■ **DESCRIPTION OF THE TASK**:
Scan the entries below. Report each line where the string "September" occurs.

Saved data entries
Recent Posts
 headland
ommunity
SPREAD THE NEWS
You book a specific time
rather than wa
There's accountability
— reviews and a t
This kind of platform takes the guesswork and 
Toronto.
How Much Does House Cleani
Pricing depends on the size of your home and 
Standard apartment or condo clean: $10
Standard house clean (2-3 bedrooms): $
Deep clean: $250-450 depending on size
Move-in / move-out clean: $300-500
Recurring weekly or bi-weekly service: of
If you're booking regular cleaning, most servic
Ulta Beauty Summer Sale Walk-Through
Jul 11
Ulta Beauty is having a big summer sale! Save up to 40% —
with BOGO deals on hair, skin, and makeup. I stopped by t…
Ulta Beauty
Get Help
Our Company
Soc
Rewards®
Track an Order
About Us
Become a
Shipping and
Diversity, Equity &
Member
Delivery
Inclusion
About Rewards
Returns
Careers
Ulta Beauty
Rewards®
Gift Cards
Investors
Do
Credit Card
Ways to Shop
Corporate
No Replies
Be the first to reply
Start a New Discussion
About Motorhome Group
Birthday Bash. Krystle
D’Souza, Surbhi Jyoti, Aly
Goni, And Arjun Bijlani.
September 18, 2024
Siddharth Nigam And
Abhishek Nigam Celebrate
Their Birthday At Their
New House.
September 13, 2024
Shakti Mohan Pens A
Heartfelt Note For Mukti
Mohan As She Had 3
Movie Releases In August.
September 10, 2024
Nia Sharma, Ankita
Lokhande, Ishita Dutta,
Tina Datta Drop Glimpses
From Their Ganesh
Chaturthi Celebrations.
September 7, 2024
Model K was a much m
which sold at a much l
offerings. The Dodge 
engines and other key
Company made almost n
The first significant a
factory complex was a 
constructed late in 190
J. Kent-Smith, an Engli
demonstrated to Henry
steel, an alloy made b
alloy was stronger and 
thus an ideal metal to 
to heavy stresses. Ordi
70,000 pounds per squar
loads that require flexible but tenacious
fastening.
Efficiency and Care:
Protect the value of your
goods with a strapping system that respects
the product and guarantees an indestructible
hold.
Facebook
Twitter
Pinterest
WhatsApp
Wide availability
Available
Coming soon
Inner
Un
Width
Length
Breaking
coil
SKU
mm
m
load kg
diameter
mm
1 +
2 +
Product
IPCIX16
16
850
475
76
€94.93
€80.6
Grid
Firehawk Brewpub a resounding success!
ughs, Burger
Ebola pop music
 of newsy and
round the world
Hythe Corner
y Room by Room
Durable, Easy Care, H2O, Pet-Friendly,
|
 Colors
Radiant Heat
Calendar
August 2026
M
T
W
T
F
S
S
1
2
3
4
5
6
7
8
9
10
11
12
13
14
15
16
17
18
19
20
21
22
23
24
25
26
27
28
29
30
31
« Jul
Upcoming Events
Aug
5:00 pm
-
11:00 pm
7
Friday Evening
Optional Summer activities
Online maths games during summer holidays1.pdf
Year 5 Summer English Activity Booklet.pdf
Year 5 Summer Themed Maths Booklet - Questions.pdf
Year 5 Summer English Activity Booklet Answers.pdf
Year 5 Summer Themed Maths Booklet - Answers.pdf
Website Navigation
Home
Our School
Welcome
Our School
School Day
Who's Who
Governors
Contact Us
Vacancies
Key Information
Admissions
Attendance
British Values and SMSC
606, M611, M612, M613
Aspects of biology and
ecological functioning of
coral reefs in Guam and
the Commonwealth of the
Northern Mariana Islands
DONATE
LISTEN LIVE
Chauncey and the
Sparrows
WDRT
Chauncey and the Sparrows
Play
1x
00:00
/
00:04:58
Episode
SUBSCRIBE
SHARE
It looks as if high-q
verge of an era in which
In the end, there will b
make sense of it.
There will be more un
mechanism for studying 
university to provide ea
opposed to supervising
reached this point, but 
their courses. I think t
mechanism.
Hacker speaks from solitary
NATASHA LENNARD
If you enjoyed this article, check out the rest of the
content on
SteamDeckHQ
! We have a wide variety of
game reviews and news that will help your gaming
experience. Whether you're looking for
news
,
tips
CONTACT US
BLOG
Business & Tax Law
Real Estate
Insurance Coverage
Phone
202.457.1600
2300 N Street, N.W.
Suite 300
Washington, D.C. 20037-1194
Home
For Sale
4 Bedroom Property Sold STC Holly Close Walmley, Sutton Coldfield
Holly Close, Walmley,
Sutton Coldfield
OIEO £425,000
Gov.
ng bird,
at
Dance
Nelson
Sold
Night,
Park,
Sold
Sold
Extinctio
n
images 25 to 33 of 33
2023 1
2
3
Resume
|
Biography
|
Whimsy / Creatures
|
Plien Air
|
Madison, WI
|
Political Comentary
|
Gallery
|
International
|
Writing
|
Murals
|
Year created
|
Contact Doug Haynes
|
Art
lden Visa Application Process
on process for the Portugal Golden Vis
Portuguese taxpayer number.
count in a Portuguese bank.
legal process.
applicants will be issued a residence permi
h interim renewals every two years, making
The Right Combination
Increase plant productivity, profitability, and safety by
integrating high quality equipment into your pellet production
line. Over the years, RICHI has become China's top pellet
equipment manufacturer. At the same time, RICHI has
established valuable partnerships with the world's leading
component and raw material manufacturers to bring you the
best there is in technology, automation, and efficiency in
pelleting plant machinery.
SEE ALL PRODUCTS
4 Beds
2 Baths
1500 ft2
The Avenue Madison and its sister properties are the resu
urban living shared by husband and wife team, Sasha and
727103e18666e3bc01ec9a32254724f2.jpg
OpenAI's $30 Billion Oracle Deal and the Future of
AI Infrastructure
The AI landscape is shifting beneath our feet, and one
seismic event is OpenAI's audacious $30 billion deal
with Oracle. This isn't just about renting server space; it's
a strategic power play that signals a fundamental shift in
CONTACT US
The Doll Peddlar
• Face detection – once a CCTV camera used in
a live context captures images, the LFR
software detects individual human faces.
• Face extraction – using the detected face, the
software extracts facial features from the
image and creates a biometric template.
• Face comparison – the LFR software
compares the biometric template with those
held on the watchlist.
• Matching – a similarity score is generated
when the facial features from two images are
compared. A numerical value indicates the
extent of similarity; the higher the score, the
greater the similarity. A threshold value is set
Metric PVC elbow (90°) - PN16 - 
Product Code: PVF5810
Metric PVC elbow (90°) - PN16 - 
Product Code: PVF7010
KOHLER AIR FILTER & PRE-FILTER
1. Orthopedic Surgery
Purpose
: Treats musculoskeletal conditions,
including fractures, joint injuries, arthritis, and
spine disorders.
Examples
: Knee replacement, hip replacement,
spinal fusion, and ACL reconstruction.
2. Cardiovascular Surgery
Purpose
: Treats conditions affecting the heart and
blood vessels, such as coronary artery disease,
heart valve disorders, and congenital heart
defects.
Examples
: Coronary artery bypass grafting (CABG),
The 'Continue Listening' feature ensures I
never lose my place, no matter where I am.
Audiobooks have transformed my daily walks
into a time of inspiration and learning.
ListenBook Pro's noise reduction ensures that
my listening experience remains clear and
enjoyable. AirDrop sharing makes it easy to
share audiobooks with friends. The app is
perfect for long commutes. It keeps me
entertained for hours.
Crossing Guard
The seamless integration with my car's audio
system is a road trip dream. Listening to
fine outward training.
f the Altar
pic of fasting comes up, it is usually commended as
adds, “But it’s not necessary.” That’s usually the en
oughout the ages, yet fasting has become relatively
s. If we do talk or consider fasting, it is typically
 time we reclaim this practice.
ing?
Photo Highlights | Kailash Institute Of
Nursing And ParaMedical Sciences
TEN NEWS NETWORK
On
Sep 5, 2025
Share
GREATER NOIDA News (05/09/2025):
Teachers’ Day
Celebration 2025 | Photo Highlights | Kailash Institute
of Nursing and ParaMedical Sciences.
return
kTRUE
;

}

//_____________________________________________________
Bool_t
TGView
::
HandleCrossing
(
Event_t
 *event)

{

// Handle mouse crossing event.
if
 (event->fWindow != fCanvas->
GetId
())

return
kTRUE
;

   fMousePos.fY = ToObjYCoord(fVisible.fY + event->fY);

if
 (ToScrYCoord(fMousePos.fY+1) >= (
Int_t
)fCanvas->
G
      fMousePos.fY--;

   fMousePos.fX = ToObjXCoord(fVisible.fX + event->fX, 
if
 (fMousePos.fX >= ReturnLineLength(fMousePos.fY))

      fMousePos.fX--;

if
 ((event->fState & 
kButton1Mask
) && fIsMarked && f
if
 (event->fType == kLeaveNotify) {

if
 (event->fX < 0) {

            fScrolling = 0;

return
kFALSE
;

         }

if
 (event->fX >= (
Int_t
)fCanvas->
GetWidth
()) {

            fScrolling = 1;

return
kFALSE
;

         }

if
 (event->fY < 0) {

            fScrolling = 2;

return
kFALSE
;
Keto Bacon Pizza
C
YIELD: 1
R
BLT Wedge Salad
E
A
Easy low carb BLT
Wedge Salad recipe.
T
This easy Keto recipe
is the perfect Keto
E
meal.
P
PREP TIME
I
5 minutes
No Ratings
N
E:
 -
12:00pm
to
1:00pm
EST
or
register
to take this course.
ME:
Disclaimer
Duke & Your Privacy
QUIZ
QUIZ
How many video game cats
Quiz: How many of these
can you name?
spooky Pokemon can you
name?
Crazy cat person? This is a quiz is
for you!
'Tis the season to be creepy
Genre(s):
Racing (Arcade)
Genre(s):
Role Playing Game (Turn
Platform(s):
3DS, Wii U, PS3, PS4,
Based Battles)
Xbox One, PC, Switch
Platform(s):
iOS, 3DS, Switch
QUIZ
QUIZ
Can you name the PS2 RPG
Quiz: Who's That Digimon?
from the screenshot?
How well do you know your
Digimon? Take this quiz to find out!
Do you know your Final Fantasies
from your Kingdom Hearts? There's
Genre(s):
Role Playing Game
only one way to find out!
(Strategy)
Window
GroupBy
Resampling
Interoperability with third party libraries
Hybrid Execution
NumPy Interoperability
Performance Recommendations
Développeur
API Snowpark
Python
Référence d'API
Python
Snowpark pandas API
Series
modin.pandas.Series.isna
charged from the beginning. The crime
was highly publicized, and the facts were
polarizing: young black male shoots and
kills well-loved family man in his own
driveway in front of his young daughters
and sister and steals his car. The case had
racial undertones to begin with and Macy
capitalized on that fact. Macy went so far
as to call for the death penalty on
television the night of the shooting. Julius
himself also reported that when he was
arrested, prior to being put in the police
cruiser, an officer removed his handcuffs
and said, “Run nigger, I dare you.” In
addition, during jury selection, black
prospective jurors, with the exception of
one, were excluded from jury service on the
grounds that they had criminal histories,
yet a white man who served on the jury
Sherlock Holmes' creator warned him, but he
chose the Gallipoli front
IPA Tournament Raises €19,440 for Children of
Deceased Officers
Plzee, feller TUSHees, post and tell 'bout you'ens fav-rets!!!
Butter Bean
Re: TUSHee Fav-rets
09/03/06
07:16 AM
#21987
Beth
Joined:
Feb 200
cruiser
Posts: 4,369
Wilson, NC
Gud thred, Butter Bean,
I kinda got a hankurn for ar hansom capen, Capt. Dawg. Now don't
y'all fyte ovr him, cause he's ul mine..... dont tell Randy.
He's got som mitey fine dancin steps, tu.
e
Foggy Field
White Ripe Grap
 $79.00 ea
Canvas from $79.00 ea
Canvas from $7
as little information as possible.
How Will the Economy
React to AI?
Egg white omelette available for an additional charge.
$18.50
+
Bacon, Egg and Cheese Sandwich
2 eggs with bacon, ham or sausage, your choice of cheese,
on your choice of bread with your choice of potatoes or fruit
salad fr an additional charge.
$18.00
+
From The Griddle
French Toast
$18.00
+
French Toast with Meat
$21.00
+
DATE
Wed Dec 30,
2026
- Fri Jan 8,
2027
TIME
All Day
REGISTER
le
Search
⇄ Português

■ **SOLUTION**:
September 18, 2024
September 13, 2024
September 10, 2024
September 7, 2024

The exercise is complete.